The China Beige Book's quarterly survey of over 2,000 Chinese firms found signs of declining investment in every sector it surveyed apart from real estate.
Even companies in China's services sector, which has been one of the few bright spots in the economy, reported declining capex investment on an annual basis.
"China may be breaking its addiction to investment - intentionally or not," the report said.
However, CBB found that despite slowing investment and disappointing holiday retail sales, respondents had managed to find a silver lining, taking advantage of sliding input costs and slowing wage growth to boost profit margins and reduce debt.
That data highlights the gap in business performance between private Chinese companies and massive state-owned firms in industries such as mining, steel and energy, which have seen profits punished by sliding commodity prices.
Beijing has set an economic growth target of around 7 percent this year, down from 7.4 percent in 2014 and the slowest pace in a quarter of a century.

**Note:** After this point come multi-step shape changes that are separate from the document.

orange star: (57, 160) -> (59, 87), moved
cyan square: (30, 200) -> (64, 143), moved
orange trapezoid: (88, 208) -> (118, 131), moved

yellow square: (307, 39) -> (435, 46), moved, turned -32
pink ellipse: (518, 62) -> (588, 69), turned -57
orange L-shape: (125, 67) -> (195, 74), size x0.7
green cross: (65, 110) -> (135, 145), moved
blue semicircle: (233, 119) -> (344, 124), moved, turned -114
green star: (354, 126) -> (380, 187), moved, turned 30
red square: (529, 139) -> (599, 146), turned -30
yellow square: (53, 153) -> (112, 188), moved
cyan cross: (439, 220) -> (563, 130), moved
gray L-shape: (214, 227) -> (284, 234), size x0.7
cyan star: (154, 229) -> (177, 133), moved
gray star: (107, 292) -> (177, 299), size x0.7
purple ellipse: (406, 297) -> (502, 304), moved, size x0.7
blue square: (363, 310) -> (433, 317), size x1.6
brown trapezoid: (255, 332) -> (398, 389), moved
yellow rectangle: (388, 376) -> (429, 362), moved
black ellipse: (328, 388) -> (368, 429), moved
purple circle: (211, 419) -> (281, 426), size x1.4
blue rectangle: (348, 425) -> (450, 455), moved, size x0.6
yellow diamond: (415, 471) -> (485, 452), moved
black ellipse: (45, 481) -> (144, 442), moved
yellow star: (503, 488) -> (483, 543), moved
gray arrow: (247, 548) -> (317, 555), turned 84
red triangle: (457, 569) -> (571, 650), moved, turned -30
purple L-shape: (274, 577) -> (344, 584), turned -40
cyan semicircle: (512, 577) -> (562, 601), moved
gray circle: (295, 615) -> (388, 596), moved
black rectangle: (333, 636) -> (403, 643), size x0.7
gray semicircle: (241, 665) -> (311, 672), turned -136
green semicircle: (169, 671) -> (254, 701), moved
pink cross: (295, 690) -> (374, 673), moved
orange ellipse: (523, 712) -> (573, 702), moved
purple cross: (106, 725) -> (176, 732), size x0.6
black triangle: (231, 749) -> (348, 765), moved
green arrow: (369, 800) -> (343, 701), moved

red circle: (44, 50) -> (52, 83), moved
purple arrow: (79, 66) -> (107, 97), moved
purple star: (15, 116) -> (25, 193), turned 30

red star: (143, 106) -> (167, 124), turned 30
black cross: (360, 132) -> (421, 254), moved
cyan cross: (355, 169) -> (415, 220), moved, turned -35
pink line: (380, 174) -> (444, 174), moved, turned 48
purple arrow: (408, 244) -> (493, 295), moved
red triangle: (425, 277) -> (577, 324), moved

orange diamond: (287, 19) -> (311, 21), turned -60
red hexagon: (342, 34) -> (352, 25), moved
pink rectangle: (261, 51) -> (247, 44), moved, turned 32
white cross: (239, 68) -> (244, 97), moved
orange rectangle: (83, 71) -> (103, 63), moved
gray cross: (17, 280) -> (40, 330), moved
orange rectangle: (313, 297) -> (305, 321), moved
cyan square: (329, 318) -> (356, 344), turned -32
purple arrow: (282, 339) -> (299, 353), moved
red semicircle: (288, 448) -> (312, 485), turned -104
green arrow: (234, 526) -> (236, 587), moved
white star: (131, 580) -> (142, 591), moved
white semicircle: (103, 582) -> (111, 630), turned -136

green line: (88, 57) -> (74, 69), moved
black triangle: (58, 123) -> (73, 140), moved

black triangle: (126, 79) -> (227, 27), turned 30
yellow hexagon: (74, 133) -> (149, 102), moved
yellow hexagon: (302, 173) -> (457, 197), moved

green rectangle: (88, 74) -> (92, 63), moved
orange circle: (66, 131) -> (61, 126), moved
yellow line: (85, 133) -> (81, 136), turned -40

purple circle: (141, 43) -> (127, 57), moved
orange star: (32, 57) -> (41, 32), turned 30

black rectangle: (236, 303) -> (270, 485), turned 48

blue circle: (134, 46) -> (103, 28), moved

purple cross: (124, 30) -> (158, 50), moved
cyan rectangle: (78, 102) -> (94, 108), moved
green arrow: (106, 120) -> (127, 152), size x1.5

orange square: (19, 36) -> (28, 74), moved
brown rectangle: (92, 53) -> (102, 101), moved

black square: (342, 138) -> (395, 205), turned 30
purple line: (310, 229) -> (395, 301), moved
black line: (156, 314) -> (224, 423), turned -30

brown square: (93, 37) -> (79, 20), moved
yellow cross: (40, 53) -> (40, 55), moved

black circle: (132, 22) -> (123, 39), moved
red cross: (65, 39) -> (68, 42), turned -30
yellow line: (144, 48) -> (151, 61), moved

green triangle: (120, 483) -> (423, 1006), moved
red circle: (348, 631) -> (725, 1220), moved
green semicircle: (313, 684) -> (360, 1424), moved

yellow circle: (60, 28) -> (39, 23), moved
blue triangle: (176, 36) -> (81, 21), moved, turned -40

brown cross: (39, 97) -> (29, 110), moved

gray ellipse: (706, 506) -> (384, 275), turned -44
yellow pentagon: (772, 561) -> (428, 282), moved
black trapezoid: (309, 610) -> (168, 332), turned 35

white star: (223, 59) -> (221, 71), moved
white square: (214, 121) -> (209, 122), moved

Many economists say even 7 percent may be tough to reach without a raft of additional policy easing measures, but CBB said its findings show companies are weathering the slowdown better than most headlines suggest, and throwing more credit at the problem may not help.
"With firm performance and the labor market both in decent shape, the absence of heavy stimulus should be surprising only to those analysts who still make policy predictions based on GDP," Leland Miller, president of CBB, wrote in the report.
Given that the company executives surveyed did not appear to expect or need fresh credit going forward, Miller questioned the usefulness of more aggressive easing.
The share of companies expecting to borrow in the next six months fell 2 percentage points to 30 percent, and the proportion of companies expecting credit availability to rise also fell, the survey found.
This would imply that further liquidity injections would be unlikely to translate into increased productive investment.
"Orders (for banks to lend more) may or may not come from on high, but an assessment of financial intermediation indicates stimulus simply won't work as some in Beijing desire," CBB said.
However, Miller warned that while disinflation may be more boon than bane to Chinese firms so far, deflation remains a major risk.
"Disinflation -- progressively lower inflation -- has been largely beneficial, but outright deflation could cause consumers to prefer saving to spending. With capex fading, this could be a dangerous development," he wrote.
The Beige Book report comes as another corporate survey by HSBC showed manufacturing activity unexpectedly contracted to an 11-month low in February as new orders shrank.
The CBB report also reported easing output growth in the first quarter among its respondents, with 49 percent indicating increases in output (a decline of 5 percentage points from the previous period) while 17 percent said they had cut back.
Retail gains, meanwhile, were described as "mediocre," due in part to the lack of pricing power by vendors -- another sign of potential incipient deflation.
China's official producer pricing index (PPI)CNPPI=ECI has been in deflationary territory since 2012, highlighting the difficulty companies are having lifting prices for their products.